CINÉMA : MERCREDI 17 SEPTEMBRE 2025

OUI, de Nadav Lapid – 2h30

Drame avec Ariel Bronz, Efrat Dor, Naama Preis, Aleksey Serebryakov

Score : 4/5

Le scénario

Israël au lendemain du 7 octobre. Y., musicien de jazz précaire, et sa femme Jasmine, danseuse, donnent leur art, leur âme et leur corps aux plus offrants, apportent plaisir et consolation à leur pays qui saigne. Bientôt, Y. se voit confier une mission de la plus haute importance : mettre en musique un nouvel hymne national.

Mon avis –Loin des yeux mais pas des préoccupations et des interrogations politiques. Installé désormais à Paris, Nadav Lapid signe avec Oui un film nerveux, presque hypnotique sur son pays marqué par la violence d’État et la guerre à Gaza après l’attaque sanglante du 7 octobre. C’est donc presque une réponse cinématographique à la situation politique dans son pays natal, signé d’un cinéaste courageux qui, après avoir souvent parlé de personnages qui s’opposent (on se souvient du remarquable Le Genou d’Ahed en 2021) , évoque à travers ce musicien un brin raté un homme qui se soumet, qui accepte les directives du pouvoir, même si cela doit le briser intérieurement.

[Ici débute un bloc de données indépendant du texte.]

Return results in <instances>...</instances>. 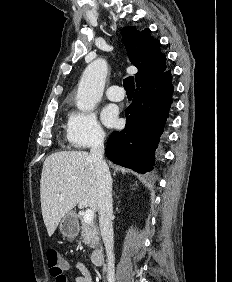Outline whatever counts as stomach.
Listing matches in <instances>:
<instances>
[{"mask_svg":"<svg viewBox=\"0 0 232 282\" xmlns=\"http://www.w3.org/2000/svg\"><path fill=\"white\" fill-rule=\"evenodd\" d=\"M59 230L63 237L75 238L79 233V224L75 213L68 212L59 222Z\"/></svg>","mask_w":232,"mask_h":282,"instance_id":"1","label":"stomach"}]
</instances>
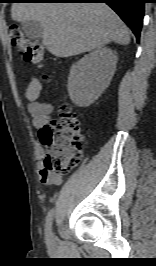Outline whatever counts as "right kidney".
I'll return each mask as SVG.
<instances>
[{
	"label": "right kidney",
	"instance_id": "obj_1",
	"mask_svg": "<svg viewBox=\"0 0 156 266\" xmlns=\"http://www.w3.org/2000/svg\"><path fill=\"white\" fill-rule=\"evenodd\" d=\"M117 63V56L108 47L99 48L72 65L67 89L78 107L90 106L108 87Z\"/></svg>",
	"mask_w": 156,
	"mask_h": 266
}]
</instances>
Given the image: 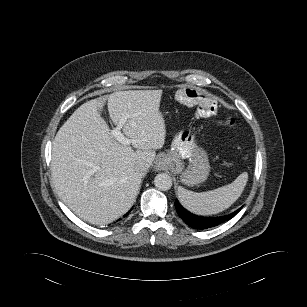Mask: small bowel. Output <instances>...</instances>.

Par une mise en scène nerveuse, des plans volontairement saccadés, des cadrages qui tremblent, le cinéaste place le spectateur au cœur d’une violence quotidienne avec des individus qui n’osent pas vraiment affronter la réalité. « Je dois aimer ce que je vois... » tente de se persuader Y qui, contrairement à son épouse, accepte de mettre en musique une chanson va-t-en-guerre, qui prône la destruction totale de Gaza.

Tout au long du film, malgré certaines images de luxe et de volupté, la violence de cette société israélienne en pleine crise se ressent presque viscéralement. La violence idéologique aussi : que ce soit l’affrontement par chanson interposée entre Y… et un officier de Tsahal dans la fête d’ouverture – une séquence d’une rare force qui donne d’emblée le tempo – ou dans le plan silencieux où l’on voit de loin des familles très religieuses arpenter le désert en chantant, en missionnaire d’une idéologie politique.